### [Records for processing]

□ □ □ □ □

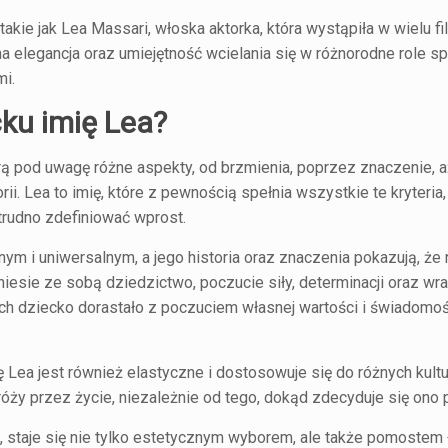
akie jak Lea Massari, włoska aktorka, która wystąpiła w wielu f
a elegancja oraz umiejętność wcielania się w różnorodne role sp
mi.
ku imię Lea?
orą pod uwagę różne aspekty, od brzmienia, poprzez znaczenie, 
rii. Lea to imię, które z pewnością spełnia wszystkie te kryteria,
 trudno zdefiniować wprost.
nym i uniwersalnym, a jego historia oraz znaczenia pokazują, że 
iesie ze sobą dziedzictwo, poczucie siły, determinacji oraz wra
 ich dziecko dorastało z poczuciem własnej wartości i świadomo
ea jest również elastyczne i dostosowuje się do różnych kultur
ży przez życie, niezależnie od tego, dokąd zdecyduje się ono p
iem, staje się nie tylko estetycznym wyborem, ale także pomoste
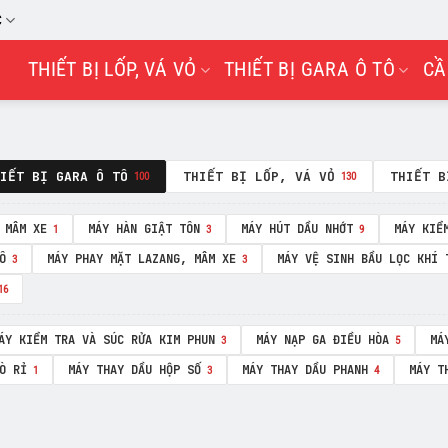
C
THIẾT BỊ LỐP, VÁ VỎ
THIẾT BỊ GARA Ô TÔ
CẦ
IẾT BỊ GARA Ô TÔ
THIẾT BỊ LỐP, VÁ VỎ
THIẾT B
100
130
 MÂM XE
MÁY HÀN GIẬT TÔN
MÁY HÚT DẦU NHỚT
MÁY KIỂ
1
3
9
Ô
MÁY PHAY MẶT LAZANG, MÂM XE
MÁY VỆ SINH BẦU LỌC KHÍ 
3
3
16
ÁY KIỂM TRA VÀ SÚC RỬA KIM PHUN
MÁY NẠP GA ĐIỀU HÒA
MÁ
3
5
Ò RỈ
MÁY THAY DẦU HỘP SỐ
MÁY THAY DẦU PHANH
MÁY T
1
3
4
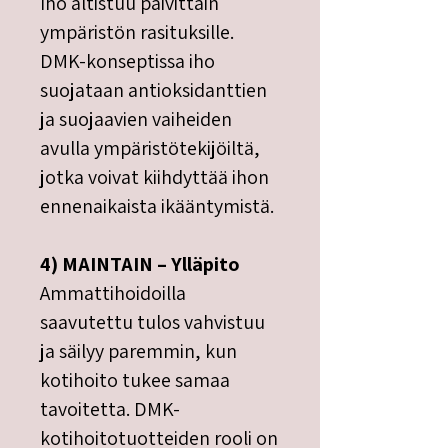
Iho altistuu päivittäin
ympäristön rasituksille.
DMK-konseptissa iho
suojataan antioksidanttien
ja suojaavien vaiheiden
avulla ympäristötekijöiltä,
jotka voivat kiihdyttää ihon
ennenaikaista ikääntymistä.
4) MAINTAIN – Ylläpito
Ammattihoidoilla
saavutettu tulos vahvistuu
ja säilyy paremmin, kun
kotihoito tukee samaa
tavoitetta. DMK-
kotihoitotuotteiden rooli on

□ □ □ □ □

### [Exercise brief]
With the images removed, write out all of the material above exactly.

### [Solved problem]
akie jak Lea Massari, włoska aktorka, która wystąpiła w wielu f
a elegancja oraz umiejętność wcielania się w różnorodne role sp
mi.
ku imię Lea?
orą pod uwagę różne aspekty, od brzmienia, poprzez znaczenie, 
rii. Lea to imię, które z pewnością spełnia wszystkie te kryteria,
 trudno zdefiniować wprost.
nym i uniwersalnym, a jego historia oraz znaczenia pokazują, że 
iesie ze sobą dziedzictwo, poczucie siły, determinacji oraz wra
 ich dziecko dorastało z poczuciem własnej wartości i świadomo
ea jest również elastyczne i dostosowuje się do różnych kultur
ży przez życie, niezależnie od tego, dokąd zdecyduje się ono p
iem, staje się nie tylko estetycznym wyborem, ale także pomoste
C
THIẾT BỊ LỐP, VÁ VỎ
THIẾT BỊ GARA Ô TÔ
CẦ
IẾT BỊ GARA Ô TÔ
THIẾT BỊ LỐP, VÁ VỎ
THIẾT B
100
130
 MÂM XE
MÁY HÀN GIẬT TÔN
MÁY HÚT DẦU NHỚT
MÁY KIỂ
1
3
9
Ô
MÁY PHAY MẶT LAZANG, MÂM XE
MÁY VỆ SINH BẦU LỌC KHÍ 
3
3
16
ÁY KIỂM TRA VÀ SÚC RỬA KIM PHUN
MÁY NẠP GA ĐIỀU HÒA
MÁ
3
5
Ò RỈ
MÁY THAY DẦU HỘP SỐ
MÁY THAY DẦU PHANH
MÁY T
1
3
4
Iho altistuu päivittäin
ympäristön rasituksille.
DMK-konseptissa iho
suojataan antioksidanttien
ja suojaavien vaiheiden
avulla ympäristötekijöiltä,
jotka voivat kiihdyttää ihon
ennenaikaista ikääntymistä.
4) MAINTAIN – Ylläpito
Ammattihoidoilla
saavutettu tulos vahvistuu
ja säilyy paremmin, kun
kotihoito tukee samaa
tavoitetta. DMK-
kotihoitotuotteiden rooli on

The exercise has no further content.